Royal Mail privatisation could cost rural Tories their seats, says thinktank

The Bow Group, Britain's oldest conservative thinktank, says privatisation is so unpopular with voters as to risk damaging Tory vote in 2015

Rural Conservative MPs are worried that the Tory-led privatisation of Royal Mail is so unpopular with voters that it may cost them their seats at the next general election.

The Bow Group, a leading rightwing thinktank, claims dozens of Tory MPs have raised concerns with the party leadership that the £3bn privatisation of the 497-year-old postal service is "so unpopular it could risk their vote at the election".

Ben Harris-Quinney, chairman of the Bow Group, the oldest conservative thinktank in Britain, said: "Conservative MPs representing rural constituencies that don't have a particularly big majority are concerned. They are raising these concerns with us and the leadership."

High-profile Tory backbencher Nadine Dorries said she was totally opposed to the flotation.

"HS2 [the high speed rail link to the north] should have been scrapped and the money invested in Royal Mail – RM has turned around of late and is in profit. It needed more time, it's a great British institution – [with] postal workers amongst the best in the land. We will regret this and Labour's hypocrisy is staggering," she said.

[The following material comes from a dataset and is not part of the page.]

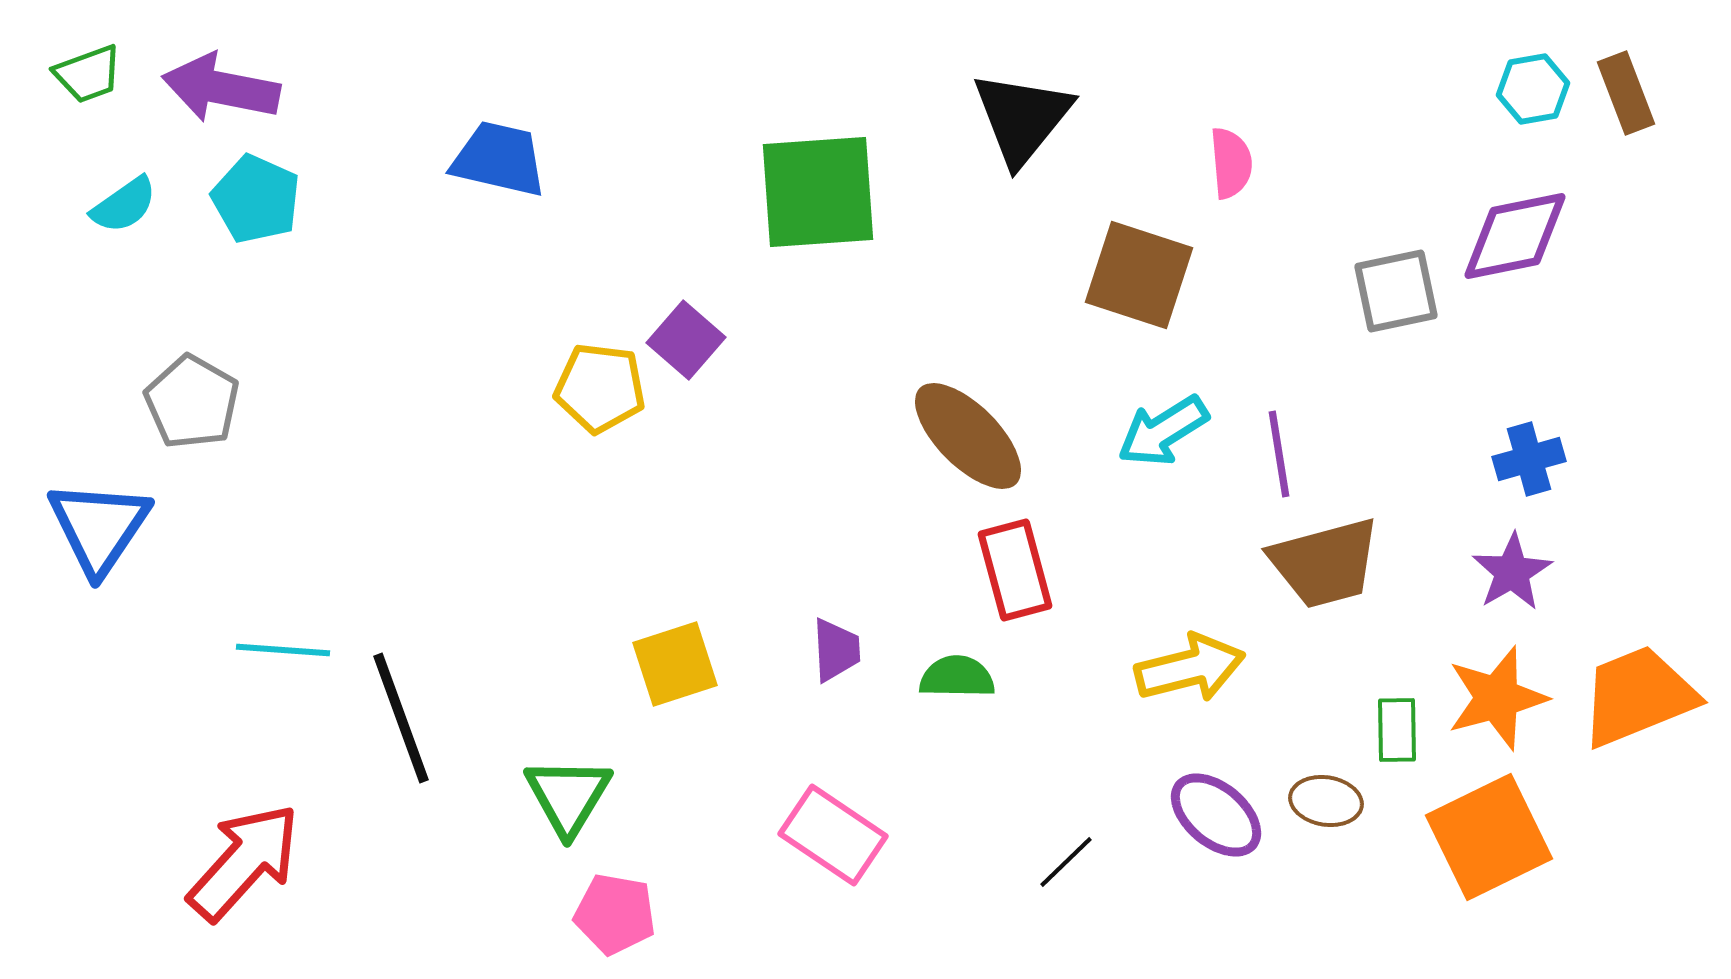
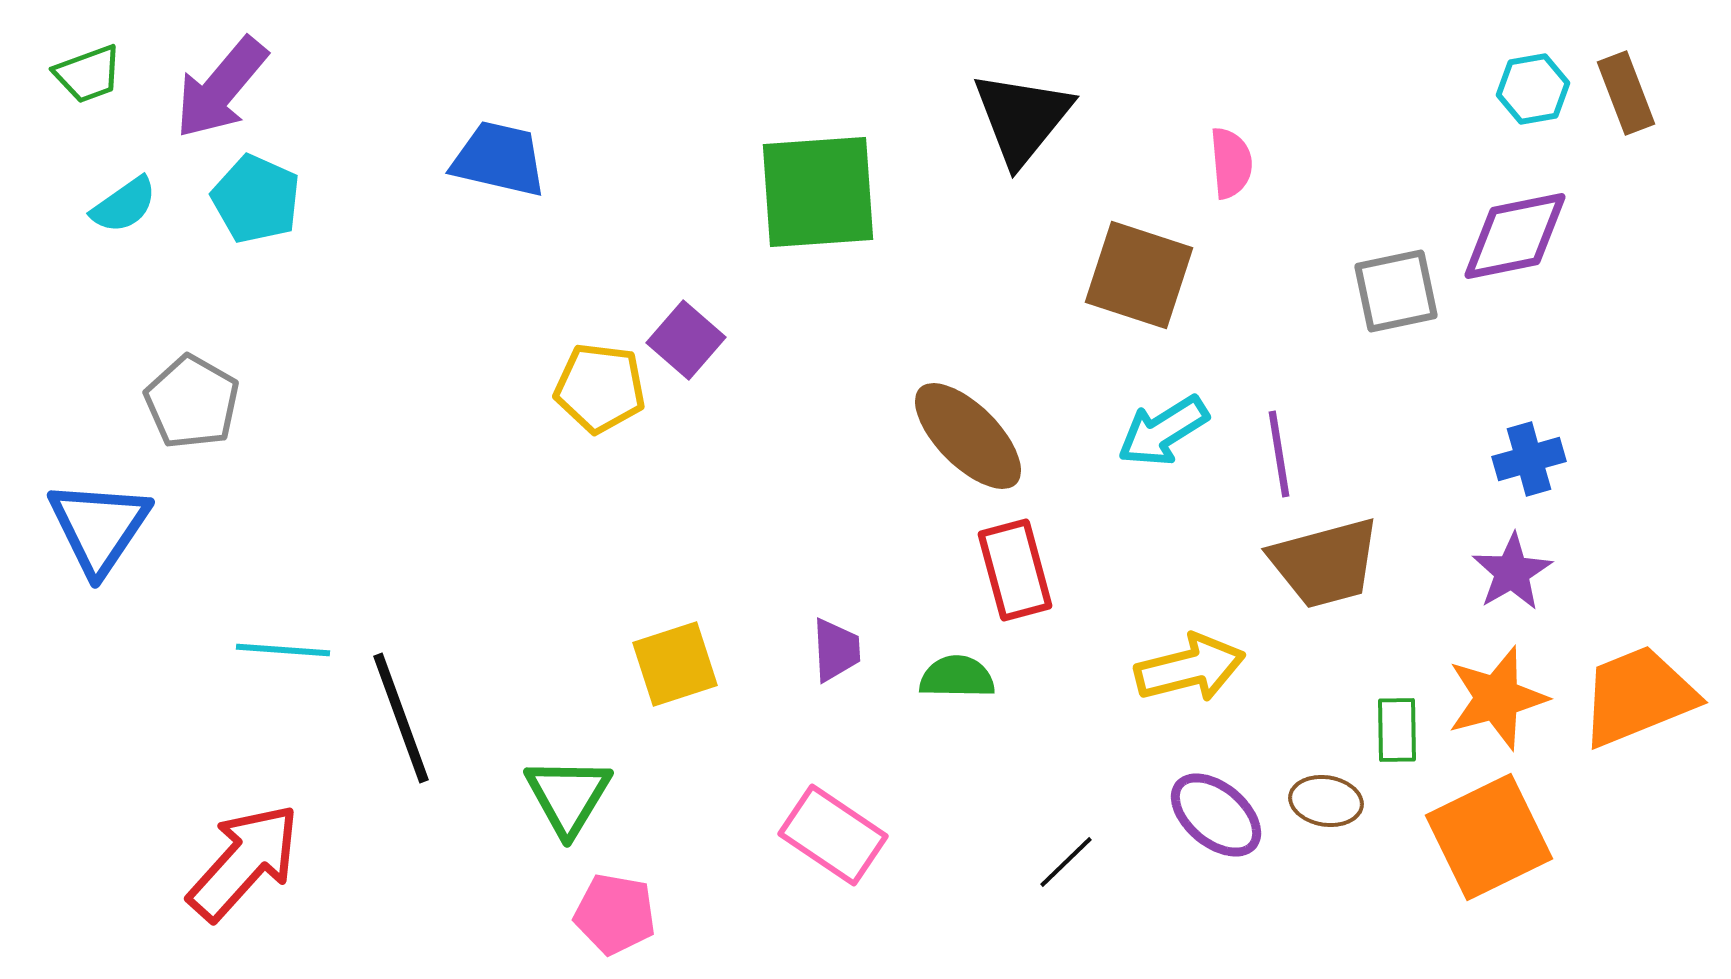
purple arrow at (221, 88): rotated 61 degrees counterclockwise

Dorries said that any Tory MP in a marginal seat with a large number of postal workers in their constituency was likely to privately oppose the sale.

Tories who have publicly raised concerns include Brian Binley, the MP for Northampton South who sits on the business select committee, Daniel Kawczynski, the MP for Shrewsbury and Atcham who defied the Tory whip to vote against privatisation in 2009, and Sheryll Murray, the MP for South East Cornwall who is concerned about the effect the sell-off might have on rural services.

Harris-Quinney said rural Tory MPs were facing a difficult dilemma about whether or not to toe the party line as it was "pretty clear this privatisation is a very unpopular policy with their constituents".

He warned that the main groups of voters opposed to the privatisation – those living in rural areas and the over-40s – were "also those that have a strong tendency to vote Conservative".

He said: "If the Conservative party and the government do not [raise public awareness of the arguments for the sale] then I think there is a real risk it will damage the Conservative vote in the 2015 election."

He warned that privatisation could help Ukip take Tory votes. "People see Royal Mail as a part of the patriotic fabric of our country," he said.

"[The sale] shows the party is being operated by [the Tory leadership] in a bubble away from the Tory base and the voters.

"That has helped Ukip support. [Ukip leader] Nigel Farage has done very well out of this. He is seen as a bloke in the pub you can have a drink with – and he is."

Harris-Quinney said that, after approving same-sex marriage and the sale of Royal Mail, Tory voters were beginning to "feel the leadership of the party is running away with policy ideas not reflected by the base of the party".

He said the lack of public consultation over the sale "contributes to the perception that the leadership of the Conservative party is … not listening to what the public think".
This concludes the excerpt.